Write out exactly the lines of the entries below from the one holding "CUSTOMER SERVICE" to the one holding "redeemed once per", inclusive, and leave out all other lines.

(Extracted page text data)
-=-=-=-=-

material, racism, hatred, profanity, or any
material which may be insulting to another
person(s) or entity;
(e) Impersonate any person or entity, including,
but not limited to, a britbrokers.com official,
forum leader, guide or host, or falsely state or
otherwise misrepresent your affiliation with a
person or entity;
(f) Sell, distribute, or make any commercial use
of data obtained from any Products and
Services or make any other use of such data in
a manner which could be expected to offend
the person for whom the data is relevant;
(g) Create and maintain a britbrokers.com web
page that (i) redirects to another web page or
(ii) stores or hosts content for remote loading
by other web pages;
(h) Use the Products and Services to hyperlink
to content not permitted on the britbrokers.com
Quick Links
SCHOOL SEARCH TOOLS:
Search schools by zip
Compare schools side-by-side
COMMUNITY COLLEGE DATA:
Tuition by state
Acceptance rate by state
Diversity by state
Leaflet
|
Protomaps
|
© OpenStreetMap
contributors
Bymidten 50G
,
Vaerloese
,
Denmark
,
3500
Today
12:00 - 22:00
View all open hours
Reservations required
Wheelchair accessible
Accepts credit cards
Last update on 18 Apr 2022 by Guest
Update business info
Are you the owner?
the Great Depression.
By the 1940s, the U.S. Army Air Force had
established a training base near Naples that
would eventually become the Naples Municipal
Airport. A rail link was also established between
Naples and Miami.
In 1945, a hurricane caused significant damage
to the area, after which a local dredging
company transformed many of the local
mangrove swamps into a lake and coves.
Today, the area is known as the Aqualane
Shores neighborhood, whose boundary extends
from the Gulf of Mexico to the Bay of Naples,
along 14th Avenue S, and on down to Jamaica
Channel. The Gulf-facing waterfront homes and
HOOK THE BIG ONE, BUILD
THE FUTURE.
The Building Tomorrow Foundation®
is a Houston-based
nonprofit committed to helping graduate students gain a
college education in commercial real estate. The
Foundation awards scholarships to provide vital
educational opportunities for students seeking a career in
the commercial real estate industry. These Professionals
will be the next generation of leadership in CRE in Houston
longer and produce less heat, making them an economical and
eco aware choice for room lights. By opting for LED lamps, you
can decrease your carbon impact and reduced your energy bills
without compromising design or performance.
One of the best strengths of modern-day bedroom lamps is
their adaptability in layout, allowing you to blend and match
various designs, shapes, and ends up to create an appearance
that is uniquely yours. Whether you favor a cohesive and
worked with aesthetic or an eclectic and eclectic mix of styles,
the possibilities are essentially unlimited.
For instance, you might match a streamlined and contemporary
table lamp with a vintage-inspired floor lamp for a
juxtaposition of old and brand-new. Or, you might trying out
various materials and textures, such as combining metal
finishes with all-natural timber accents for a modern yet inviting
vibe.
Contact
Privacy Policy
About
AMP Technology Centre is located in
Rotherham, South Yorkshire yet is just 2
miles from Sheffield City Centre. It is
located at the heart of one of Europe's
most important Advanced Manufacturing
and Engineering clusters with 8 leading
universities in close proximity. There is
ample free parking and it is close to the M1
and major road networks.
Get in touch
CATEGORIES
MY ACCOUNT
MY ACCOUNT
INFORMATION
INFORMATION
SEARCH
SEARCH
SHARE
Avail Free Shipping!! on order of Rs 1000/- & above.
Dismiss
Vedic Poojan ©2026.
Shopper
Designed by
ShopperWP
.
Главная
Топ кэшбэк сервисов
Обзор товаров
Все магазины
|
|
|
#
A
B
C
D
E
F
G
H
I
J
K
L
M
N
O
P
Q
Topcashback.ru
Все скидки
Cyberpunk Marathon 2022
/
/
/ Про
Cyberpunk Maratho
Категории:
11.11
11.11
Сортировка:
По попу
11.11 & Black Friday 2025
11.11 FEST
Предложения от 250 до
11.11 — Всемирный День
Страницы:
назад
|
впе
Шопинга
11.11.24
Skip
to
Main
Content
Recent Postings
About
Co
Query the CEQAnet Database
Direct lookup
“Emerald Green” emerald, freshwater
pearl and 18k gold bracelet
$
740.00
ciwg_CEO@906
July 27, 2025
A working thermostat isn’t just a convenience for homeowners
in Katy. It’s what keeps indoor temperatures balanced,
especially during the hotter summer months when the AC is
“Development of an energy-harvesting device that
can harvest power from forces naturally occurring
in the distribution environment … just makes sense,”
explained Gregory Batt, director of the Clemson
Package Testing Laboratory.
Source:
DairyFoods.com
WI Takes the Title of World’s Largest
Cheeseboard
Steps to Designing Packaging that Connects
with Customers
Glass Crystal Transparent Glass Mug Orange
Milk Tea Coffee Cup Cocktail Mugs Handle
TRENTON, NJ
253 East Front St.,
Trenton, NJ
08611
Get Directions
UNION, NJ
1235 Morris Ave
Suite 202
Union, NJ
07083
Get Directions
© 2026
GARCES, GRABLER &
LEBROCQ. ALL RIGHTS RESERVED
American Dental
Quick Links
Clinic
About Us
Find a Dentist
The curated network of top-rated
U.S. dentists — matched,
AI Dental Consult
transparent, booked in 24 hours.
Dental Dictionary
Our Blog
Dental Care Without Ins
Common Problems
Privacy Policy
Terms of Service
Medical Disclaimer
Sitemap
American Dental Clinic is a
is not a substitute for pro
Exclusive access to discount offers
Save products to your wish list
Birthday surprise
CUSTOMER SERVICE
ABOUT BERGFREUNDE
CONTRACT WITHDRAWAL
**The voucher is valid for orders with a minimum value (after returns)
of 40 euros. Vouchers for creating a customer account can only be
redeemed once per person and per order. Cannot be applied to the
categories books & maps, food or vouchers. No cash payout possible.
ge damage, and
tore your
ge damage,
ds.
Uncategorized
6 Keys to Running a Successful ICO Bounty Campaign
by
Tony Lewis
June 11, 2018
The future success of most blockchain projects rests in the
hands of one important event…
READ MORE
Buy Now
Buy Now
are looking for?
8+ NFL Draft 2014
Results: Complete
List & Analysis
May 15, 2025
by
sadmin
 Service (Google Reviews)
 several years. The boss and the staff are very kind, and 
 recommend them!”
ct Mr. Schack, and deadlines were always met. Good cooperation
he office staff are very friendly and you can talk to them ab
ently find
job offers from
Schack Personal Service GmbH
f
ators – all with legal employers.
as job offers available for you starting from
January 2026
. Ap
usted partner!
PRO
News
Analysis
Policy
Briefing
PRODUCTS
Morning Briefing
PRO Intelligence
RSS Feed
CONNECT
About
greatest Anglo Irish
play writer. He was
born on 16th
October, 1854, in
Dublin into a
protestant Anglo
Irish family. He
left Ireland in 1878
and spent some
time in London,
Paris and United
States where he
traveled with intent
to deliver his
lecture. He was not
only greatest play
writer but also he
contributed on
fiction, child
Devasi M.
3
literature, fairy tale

-=-=-=-=-

TASK RESULT
CUSTOMER SERVICE
ABOUT BERGFREUNDE
CONTRACT WITHDRAWAL
**The voucher is valid for orders with a minimum value (after returns)
of 40 euros. Vouchers for creating a customer account can only be
redeemed once per person and per order. Cannot be applied to the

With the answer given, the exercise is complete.